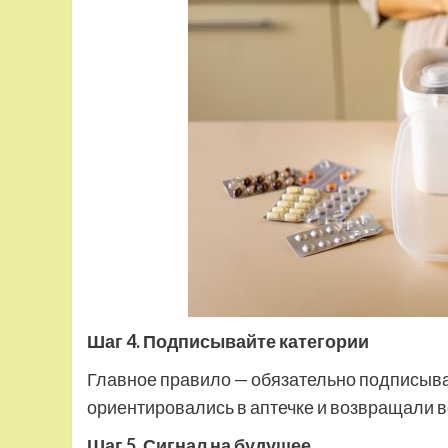
Шаг 4. Подписывайте категории
Главное правило — обязательно подписывай
ориентировались в аптечке и возвращали в
Шаг 5. Сигнал на будущее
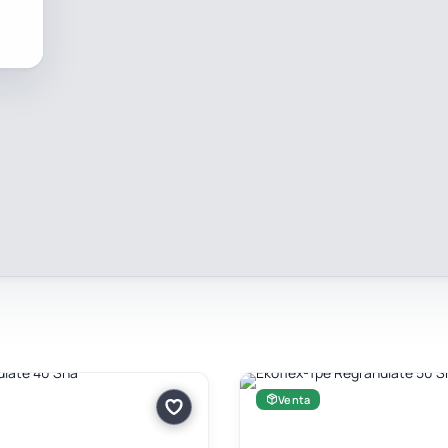
Venta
######
Directions for this task.
The result should be an exact retyped version of all the entries above, containing no pictures.

Final answer.
Шаг 4. Подписывайте категории
Главное правило — обязательно подписывай
ориентировались в аптечке и возвращали в
Шаг 5. Сигнал на будущее
Venta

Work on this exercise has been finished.